Even as a matter of political tactics, there's a level of resignation to being exasperated with the White House, which has chalked up the change of course in part to the fallout from the unaccompanied minors border crisis over the summer.

"The truth of the matter is that the politics did shift midsummer because of that problem," Obama said in the "Meet the Press" interview.

But it's not as if the White House wasn't aware of the crisis when Obama threw down the gauntlet in the Rose Garden: the first half of his remarks that afternoon was devoted to addressing the situation and initial steps he was directing his administration to take in response.

It's also not as if they weren't aware then that control of the Senate was going to hinge on a whole swath of red-state Democrats scratching out narrow wins in electorates where immigration reform isn't all that popular -- and a president resetting national policy on his own is even less so.

At the beginning of July, the day after trying to stick it to Texas Gov. Rick Perry -- and through him, the House Republicans -- for not supporting his supplemental budget request on the border crisis, Obama gave a punchy speech in Austin, mocking Republicans for threatening to impeach him.

"You hear some of them: 'Sue him! Impeach him!'" Obama said then, as the House prepared to move forward on its lawsuit against him. "Really? For what, doing my job?"

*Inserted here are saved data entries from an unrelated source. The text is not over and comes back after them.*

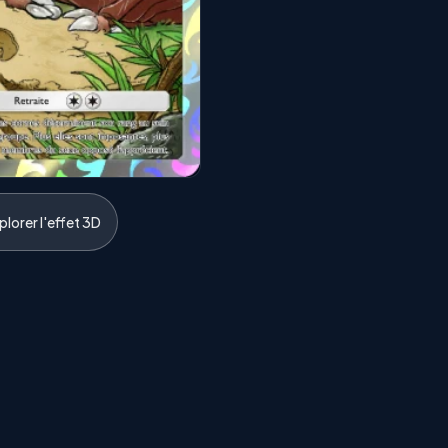
lorer l'effet 3D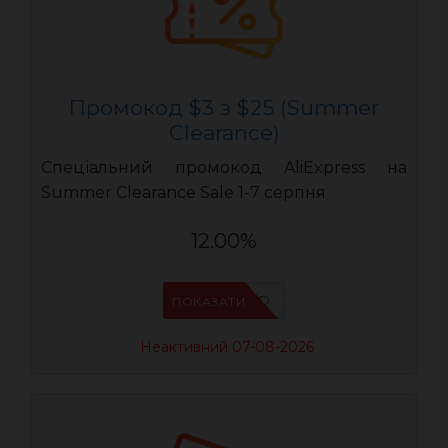
Промокод $3 з $25 (Summer
Clearance)
Спеціальний промокод AliExpress на
Summer Clearance Sale 1-7 серпня
12.00%
IFPZ5PBD
ПОКАЗАТИ
Неактивний 07-08-2026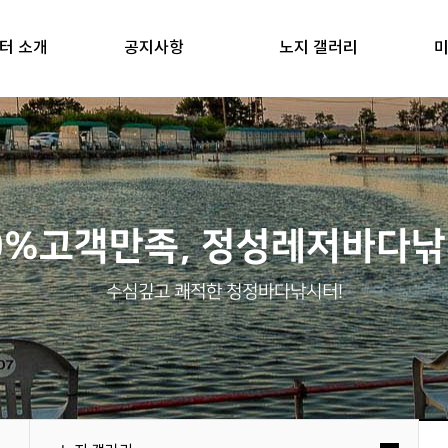
터 소개
공지사항
노지 갤러리
미
0%고객만족, 정성레저바다
수심깊고 쾌적한 청정바다낚시터!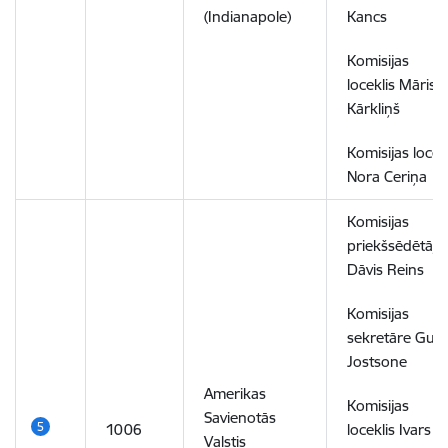
(Indianapole)
Kancs
Komisijas
loceklis Māris
Kārkliņš
Komisijas locek
Nora Ceriņa
Komisijas
priekšsēdētājs
Dāvis Reins
Komisijas
sekretāre Gun
Jostsone
Amerikas
Komisijas
Savienotās
1006
loceklis Ivars
Valstis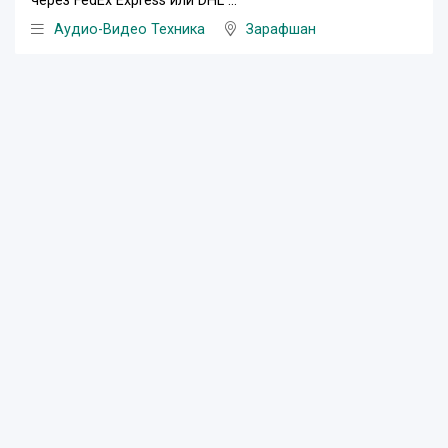
через FedEx Express или DHL ...
Аудио-Видео Техника
Зарафшан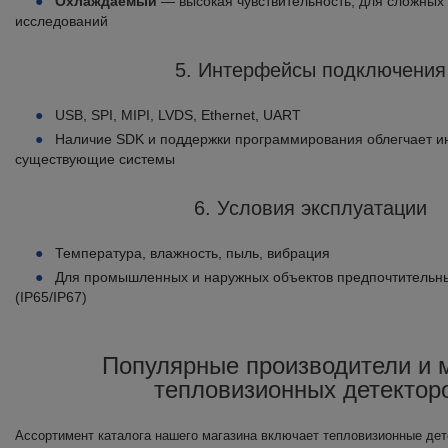
Охлаждаемый
— высокая чувствительность, для сложных 
исследований
5. Интерфейсы подключения
USB, SPI, MIPI, LVDS, Ethernet, UART
Наличие SDK и поддержки программирования облегчает и
существующие системы
6. Условия эксплуатации
Температура, влажность, пыль, вибрация
Для промышленных и наружных объектов предпочтитель
(IP65/IP67)
Популярные производители и 
тепловизионных детектор
Ассортимент каталога нашего магазина включает тепловизионные дет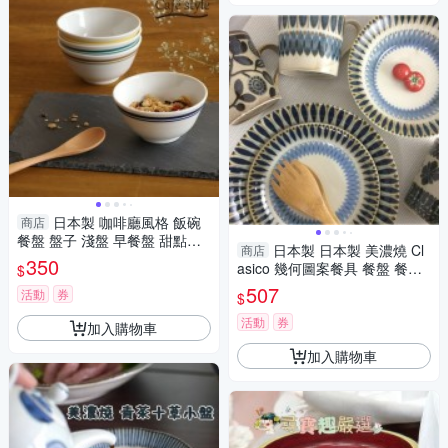
日本製 咖啡廳風格 飯碗
商店
餐盤 盤子 淺盤 早餐盤 甜點盤
日本製 日本製 美濃燒 Cl
商店
碗 湯碗 簡約 咖啡廳風格 飯碗
350
asico 幾何圖案餐具 餐盤 餐碗
$
餐盤 盤子
大盤 中盤 碗 日式餐具 復古風
507
活動
券
$
日本製
活動
券
加入購物車
加入購物車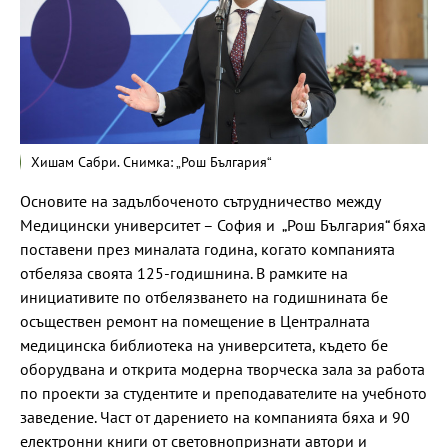
Хишам Сабри. Снимка: „Рош България“
Основите на задълбоченото сътрудничество между
Медицински университет – София и „Рош България“ бяха
поставени през миналата година, когато компанията
отбеляза своята 125-годишнина. В рамките на
инициативите по отбелязването на годишнината бе
осъществен ремонт на помещение в Централната
медицинска библиотека на университета, където бе
оборудвана и открита модерна творческа зала за работа
по проекти за студентите и преподавателите на учебното
заведение. Част от дарeнието на компанията бяха и 90
електронни книги от световнопризнати автори и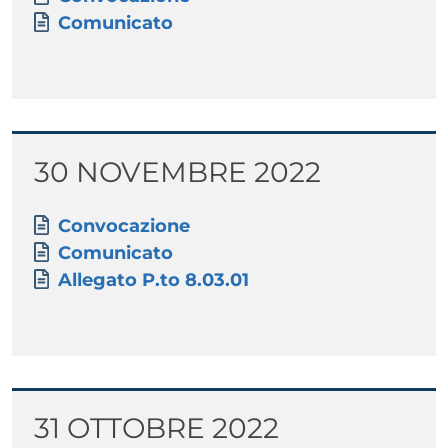
Documento
Comunicato
Titolo
30 NOVEMBRE 2022
Paragrafo
Allegati
Documento
Convocazione
Documento
Comunicato
Documento
Allegato P.to 8.03.01
Titolo
31 OTTOBRE 2022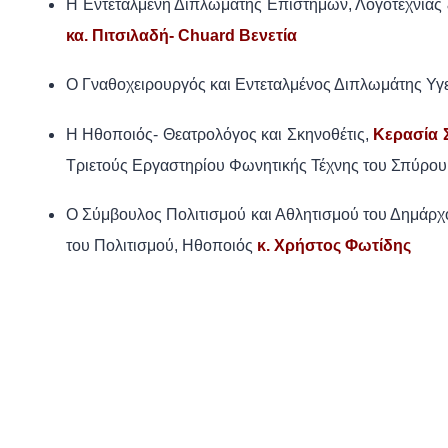
Η Εντεταλμένη Διπλωμάτης Επιστημών, Λογοτεχνίας
κα. Πιτσιλαδή- Chuard Βενετία
Ο Γναθοχειρουργός και Εντεταλμένος Διπλωμάτης Υγεί
Η Ηθοποιός- Θεατρολόγος και Σκηνοθέτις,
Κερασία 
Τριετούς Εργαστηρίου Φωνητικής Τέχνης του Σπύρου
Ο Σύμβουλος Πολιτισμού και Αθλητισμού του Δημάρχ
του Πολιτισμού, Ηθοποιός
κ. Χρήστος Φωτίδης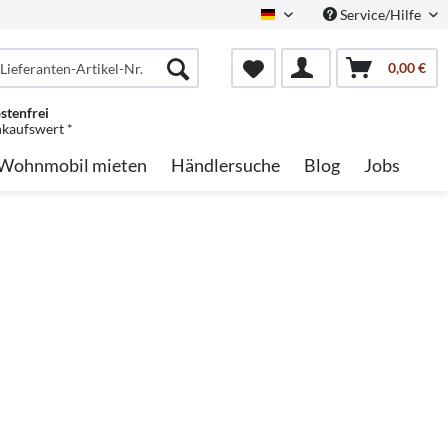
Service/Hilfe
German
0,00 €
stenfrei
nkaufswert *
Wohnmobil mieten
Händlersuche
Blog
Jobs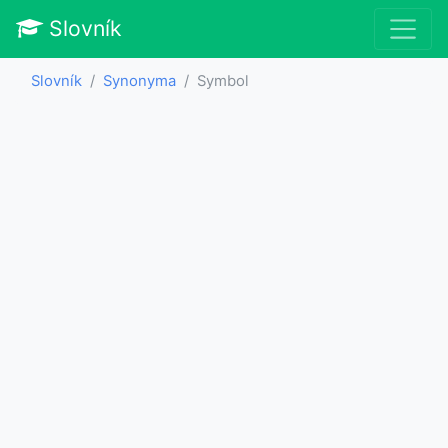
Slovník
Slovník
Synonyma
Symbol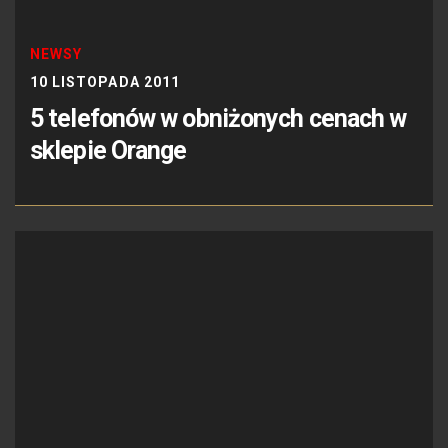
NEWSY
10 LISTOPADA 2011
5 telefonów w obniżonych cenach w
sklepie Orange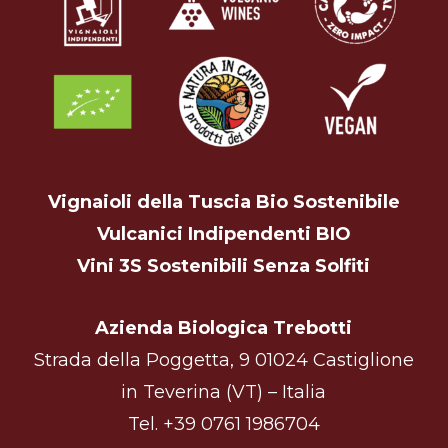
Vignaioli della Tuscia Bio Sostenibile
Vulcanici Indipendenti BIO
Vini 3S Sostenibili Senza Solfiti
Azienda Biologica Trebotti
Strada della Poggetta, 9 01024 Castiglione
in Teverina (VT) – Italia
Tel.
+39 0761 1986704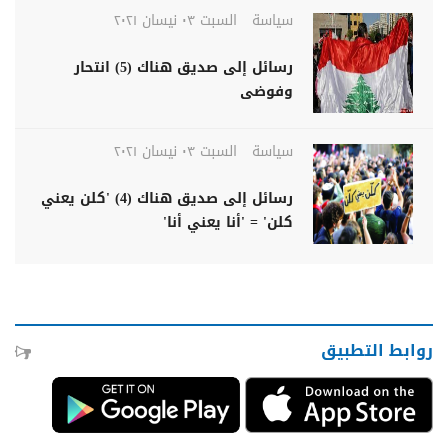
سياسة
السبت ٠٣ نيسان ٢٠٢١
رسائل إلى صديق هناك (5) انتحار
وفوضى
سياسة
السبت ٠٣ نيسان ٢٠٢١
رسائل إلى صديق هناك (4) 'كلن يعني
كلن' = 'أنا يعني أنا'
روابط التطبيق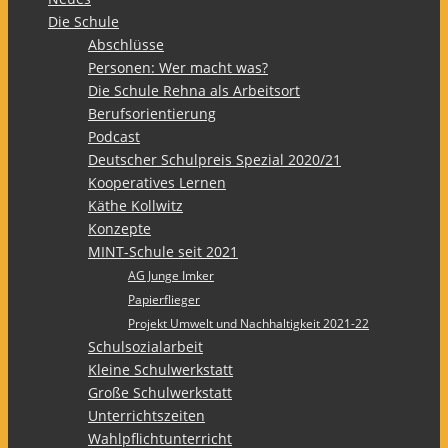
Die Schule
Abschlüsse
Personen: Wer macht was?
Die Schule Rehna als Arbeitsort
Berufsorientierung
Podcast
Deutscher Schulpreis Spezial 2020/21
Kooperatives Lernen
Käthe Kollwitz
Konzepte
MINT-Schule seit 2021
AG Junge Imker
Papierflieger
Projekt Umwelt und Nachhaltigkeit 2021-22
Schulsozialarbeit
Kleine Schulwerkstatt
Große Schulwerkstatt
Unterrichtszeiten
Wahlpflichtunterricht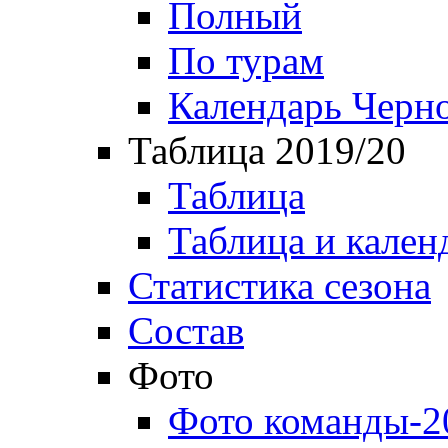
Полный
По турам
Календарь Черн
Таблица 2019/20
Таблица
Таблица и кален
Статистика сезона
Состав
Фото
Фото команды-2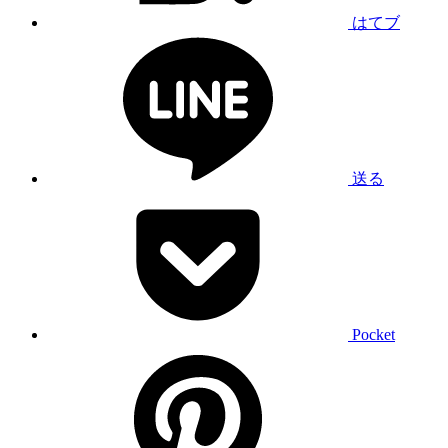
はてブ
送る
Pocket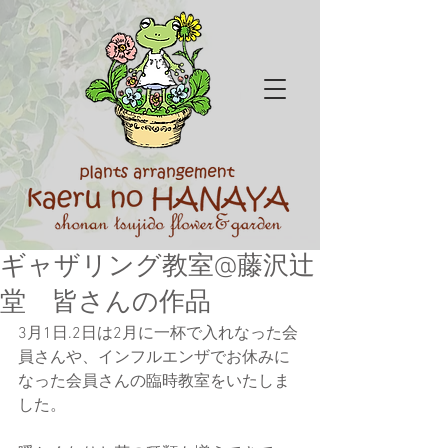
ギャザリング教室@藤沢辻
堂 皆さんの作品
3月1日.2日は2月に一杯で入れなった会
員さんや、インフルエンザでお休みに
なった会員さんの臨時教室をいたしま
した。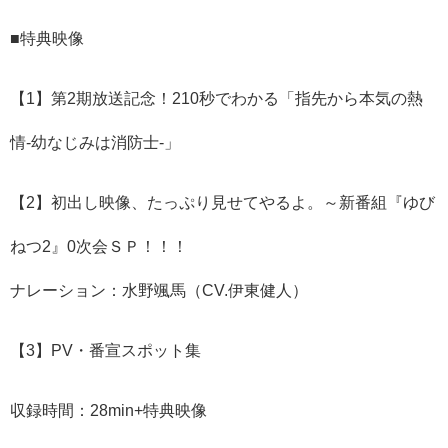
■特典映像
【1】第2期放送記念！210秒でわかる「指先から本気の熱
情-幼なじみは消防士-」
【2】初出し映像、たっぷり見せてやるよ。～新番組『ゆび
ねつ2』0次会ＳＰ！！！
ナレーション：水野颯馬（CV.伊東健人）
【3】PV・番宣スポット集
収録時間：28min+特典映像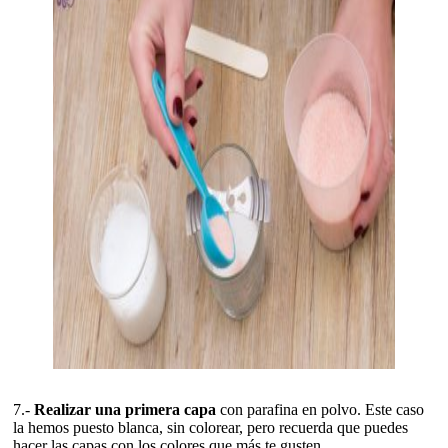
7.-
Realizar una primera capa
con parafina en polvo. Este caso
la hemos puesto blanca, sin colorear, pero recuerda que puedes
hacer las capas con los colores que más te gusten.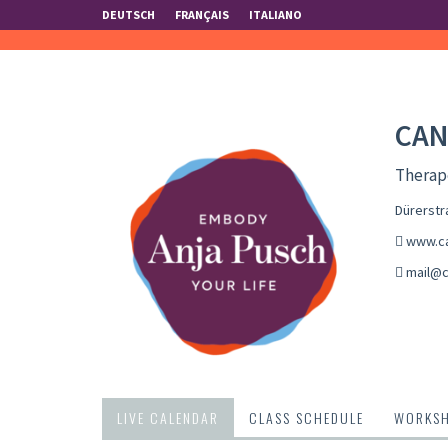
DEUTSCH
FRANÇAIS
ITALIANO
CAN
Therape
Dürerstr
www.ca
mail@c
LIVE CALENDAR
CLASS SCHEDULE
WORKS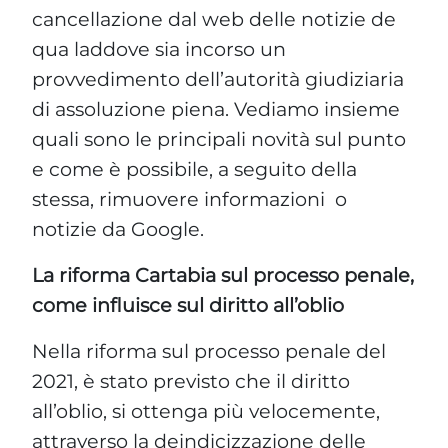
cancellazione dal web delle notizie de
qua laddove sia incorso un
provvedimento dell’autorità giudiziaria
di assoluzione piena. Vediamo insieme
quali sono le principali novità sul punto
e come è possibile, a seguito della
stessa, rimuovere informazioni o
notizie da Google.
La riforma Cartabia sul processo penale,
come influisce sul diritto all’oblio
Nella riforma sul processo penale del
2021, è stato previsto che il diritto
all’oblio, si ottenga più velocemente,
attraverso la deindicizzazione delle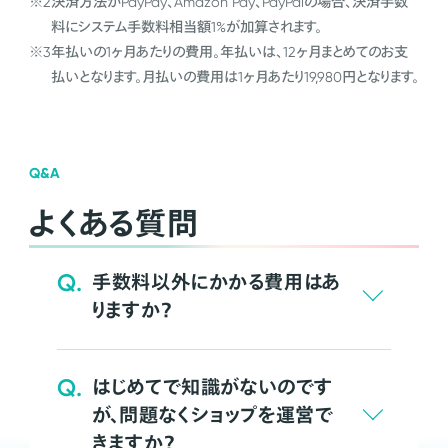
※2
決済方法がPayPay、Amazon Pay、PayPalの場合、決済手数
料にシステム手数料相当額1%が加算されます。
※3
年払いの1ヶ月あたりの費用。年払いは、12ヶ月まとめてのお支
払いとなります。月払いの費用は1ヶ月あたり19,980円となります。
Q&A
よくある質問
Q.
手数料以外にかかる費用はあ
りますか？
Q.
はじめてで知識がないのです
が、問題なくショップを運営で
きますか？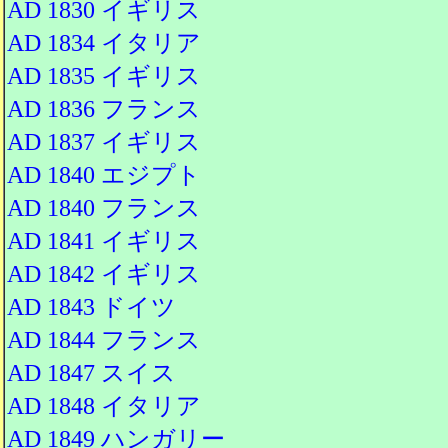
AD 1830 イギリス
AD 1834 イタリア
AD 1835 イギリス
AD 1836 フランス
AD 1837 イギリス
AD 1840 エジプト
AD 1840 フランス
AD 1841 イギリス
AD 1842 イギリス
AD 1843 ドイツ
AD 1844 フランス
AD 1847 スイス
AD 1848 イタリア
AD 1849 ハンガリー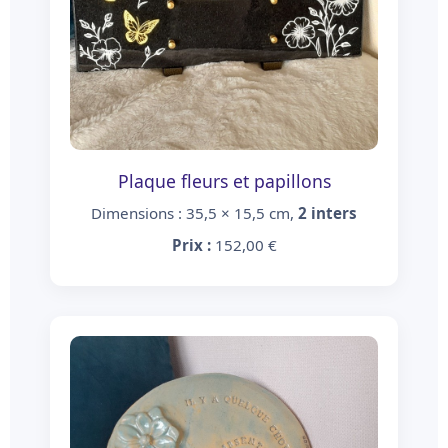
Plaque fleurs et papillons
Dimensions : 35,5 × 15,5 cm,
2 inters
Prix :
152,00 €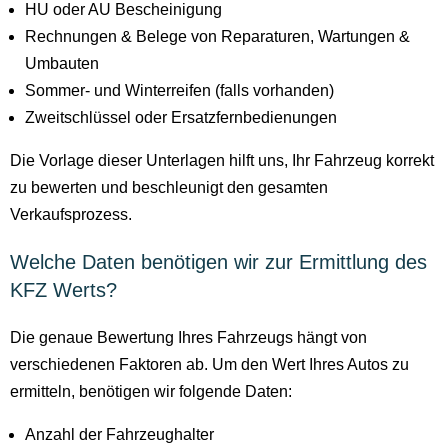
HU oder AU Bescheinigung
Rechnungen & Belege von Reparaturen, Wartungen &
Umbauten
Sommer- und Winterreifen (falls vorhanden)
Zweitschlüssel oder Ersatzfernbedienungen
Die Vorlage dieser Unterlagen hilft uns, Ihr Fahrzeug korrekt
zu bewerten und beschleunigt den gesamten
Verkaufsprozess.
Welche Daten benötigen wir zur Ermittlung des
KFZ Werts?
Die genaue Bewertung Ihres Fahrzeugs hängt von
verschiedenen Faktoren ab. Um den Wert Ihres Autos zu
ermitteln, benötigen wir folgende Daten:
Anzahl der Fahrzeughalter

Then he never made an issue out impeachment again, even as the White House took the threatsomewhat seriously and outside Democrats whipped up the politics of it. And when the same fervent right-wing chatterers shifted to threatening another shutdown ahead of the Sept. 30 continuing resolution deadline, he didn't engage that either.

Immediately after the president spoke that afternoon in the Rose Garden, Obama aides were already signaling that their definition of "end of the summer" didn't necessarily align with wall calendars or the tilt of the Earth's axis. But rather than dangling the threat of executive actions another week or two to try baiting Republicans into picking up the impeachment or shutdown talk, by announcing the move Saturday, the damage landed all on him without aiming for a maneuver that could have caused some damage to the other side.

That's the other side of the Obama disappointment -- the feeling of a total disconnect between his sweeping rhetoric and the political practicalities involved in delivering on that rhetoric.

Obama, Senate Democrats and House Republicans "might rest easier tonight knowing they've avoided another inconvenient political problem," Murguía added. "But I guarantee that the dreams they have shattered today will haunt them far into the future."